As to protecting pension plans, the CLC wants bankruptcy legislation changed so that workers and retirees are no longer at the bottom of the list of creditors when a company goes bankrupt. The CLC is also calling on the federal government to work with the provinces and territories to put a nationwide pension plan in place.
These matters undoubtedly raise constitutional issues related to provincial and federal jurisdictions. Nevertheless, they warrant the Senate’s consideration. As a labour market economist, I understand these causes and I believe that the Senate, through its committees, can play an important role in studying these issues for the benefit of all Canadians.
The ongoing scandal involving alleged obstruction of justice related to the SNC-Lavalin affair continues to deservedly draw attention across Canada, and the Senate is no exception.
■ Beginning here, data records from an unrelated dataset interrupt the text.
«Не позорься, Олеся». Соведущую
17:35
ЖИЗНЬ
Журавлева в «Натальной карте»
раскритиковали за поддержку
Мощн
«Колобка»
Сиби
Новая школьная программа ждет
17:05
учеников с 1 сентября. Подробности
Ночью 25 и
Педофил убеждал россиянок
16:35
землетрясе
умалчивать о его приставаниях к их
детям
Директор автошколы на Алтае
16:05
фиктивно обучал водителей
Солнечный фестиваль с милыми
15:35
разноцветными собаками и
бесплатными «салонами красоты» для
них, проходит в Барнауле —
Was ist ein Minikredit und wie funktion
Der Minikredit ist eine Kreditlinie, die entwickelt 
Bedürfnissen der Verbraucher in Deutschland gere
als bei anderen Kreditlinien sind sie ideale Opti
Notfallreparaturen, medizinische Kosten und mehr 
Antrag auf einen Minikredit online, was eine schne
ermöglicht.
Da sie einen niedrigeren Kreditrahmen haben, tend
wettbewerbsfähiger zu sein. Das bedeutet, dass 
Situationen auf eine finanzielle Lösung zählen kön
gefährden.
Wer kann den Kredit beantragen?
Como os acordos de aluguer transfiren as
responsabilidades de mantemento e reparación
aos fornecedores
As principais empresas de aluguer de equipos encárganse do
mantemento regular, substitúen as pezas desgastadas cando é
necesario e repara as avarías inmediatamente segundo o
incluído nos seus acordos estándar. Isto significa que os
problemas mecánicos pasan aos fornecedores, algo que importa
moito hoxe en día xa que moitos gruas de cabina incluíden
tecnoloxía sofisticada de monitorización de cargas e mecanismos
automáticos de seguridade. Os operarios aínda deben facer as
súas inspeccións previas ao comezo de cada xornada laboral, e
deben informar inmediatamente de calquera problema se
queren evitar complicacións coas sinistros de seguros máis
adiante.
Debate continued this week in the Senate regarding what role the Upper Chamber will play in getting to the bottom of this serious issue.
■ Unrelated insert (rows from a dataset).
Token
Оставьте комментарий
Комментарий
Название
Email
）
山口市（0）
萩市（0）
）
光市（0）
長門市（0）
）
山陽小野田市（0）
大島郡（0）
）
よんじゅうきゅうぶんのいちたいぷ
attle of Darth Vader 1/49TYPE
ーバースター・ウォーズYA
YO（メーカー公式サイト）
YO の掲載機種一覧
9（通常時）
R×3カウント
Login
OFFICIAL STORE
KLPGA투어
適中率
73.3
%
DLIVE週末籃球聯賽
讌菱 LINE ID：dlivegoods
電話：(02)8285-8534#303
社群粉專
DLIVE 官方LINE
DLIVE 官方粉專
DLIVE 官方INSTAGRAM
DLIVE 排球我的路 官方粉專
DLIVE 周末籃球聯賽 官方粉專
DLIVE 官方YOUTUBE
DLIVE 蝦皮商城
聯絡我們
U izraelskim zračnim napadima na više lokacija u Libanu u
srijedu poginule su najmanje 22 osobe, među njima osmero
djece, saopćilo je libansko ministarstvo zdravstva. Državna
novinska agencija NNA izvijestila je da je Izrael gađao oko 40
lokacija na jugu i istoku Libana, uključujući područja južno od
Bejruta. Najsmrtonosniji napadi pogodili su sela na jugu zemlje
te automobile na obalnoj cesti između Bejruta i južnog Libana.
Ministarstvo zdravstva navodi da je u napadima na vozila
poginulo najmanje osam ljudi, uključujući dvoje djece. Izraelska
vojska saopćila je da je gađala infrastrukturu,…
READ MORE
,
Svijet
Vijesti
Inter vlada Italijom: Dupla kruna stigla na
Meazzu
Senators continued their hearings this week into Bill C-69, and found a growing chorus of concerns from governments across the country.
We heard from the Governments of Alberta, Newfoundland and Labrador, and Saskatchewan, with each of them raising concerns about the potential impact this bill would have on Canadians who depend on resource development for their livelihood.
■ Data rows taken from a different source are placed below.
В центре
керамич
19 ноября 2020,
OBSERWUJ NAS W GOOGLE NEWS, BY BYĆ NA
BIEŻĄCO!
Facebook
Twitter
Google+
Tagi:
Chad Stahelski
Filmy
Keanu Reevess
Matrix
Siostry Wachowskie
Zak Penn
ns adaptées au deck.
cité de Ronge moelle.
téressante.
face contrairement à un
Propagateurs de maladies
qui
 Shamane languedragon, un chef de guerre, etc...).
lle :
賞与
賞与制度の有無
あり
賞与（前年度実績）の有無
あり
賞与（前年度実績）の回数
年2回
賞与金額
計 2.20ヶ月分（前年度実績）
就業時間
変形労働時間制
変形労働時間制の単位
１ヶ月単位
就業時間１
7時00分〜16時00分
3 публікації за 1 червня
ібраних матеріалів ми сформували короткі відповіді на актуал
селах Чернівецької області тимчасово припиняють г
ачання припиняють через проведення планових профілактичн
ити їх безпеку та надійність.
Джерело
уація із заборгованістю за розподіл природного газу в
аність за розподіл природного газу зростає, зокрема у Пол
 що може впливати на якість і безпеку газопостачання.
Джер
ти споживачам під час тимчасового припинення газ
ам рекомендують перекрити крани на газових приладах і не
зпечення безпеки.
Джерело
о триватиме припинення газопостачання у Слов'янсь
Premier Rachel Notley from Alberta told Senators that Bill C-69 “is not how you build a country” and that the Act needs to be rewritten.
I would like to extend the thanks of Canadians to each of the government representatives who put forward concrete proposals to improve the bill. I can promise them that Opposition senators will continue to stand up for their concerns.
We all want a bill that contains common sense environmental protections, but it’s not in anyone’s interest to pass legislation that attacks our resource sector.
This topic is important enough to merit travel by this committee, to hear first-hand from people who will be affected by these proposed changes. I look forward to the Committee of Energy, the Environment and Natural Resources finalizing its travel schedule soon, and getting to hear from Canadians outside of Ottawa.
Last week I paid tribute to our friend and former senator, the Honourable Pierre De Bané. His passing on January 9, 2019, is a loss to all Canadians. He was an unparalleled public servant who spoke his mind in Parliament for 45 years.
A refugee to this country, he was a passionate optimist about the future of Canada and what her people could accomplish. He would often say that, as an outsider, he was grateful to Canada for welcoming him here, and that gratitude gave rise to a sincere sense of obligation to his fellow Canadians.
He became the first Member of Parliament of Arab descent in 1968 when he was elected in the riding of Matane, Quebec. During the parliamentary recesses of that first term, he hitched a trailer to his car and travelled across his riding, visiting every village and listening to his constituents. His hard work was rewarded with re-election in four subsequent elections.
In 1984, he was called to the Senate where he served with the same principles that had served him so well in the other place. Over the next three decades, he remained true to his beliefs and never wavered on his principled approach to public service.
Pierre loved hard work, cultural nuances and celebrating the achievements of everyone he met. He was a friend to all, because he believed that every human being has intrinsic dignity. For that, we will never forget him.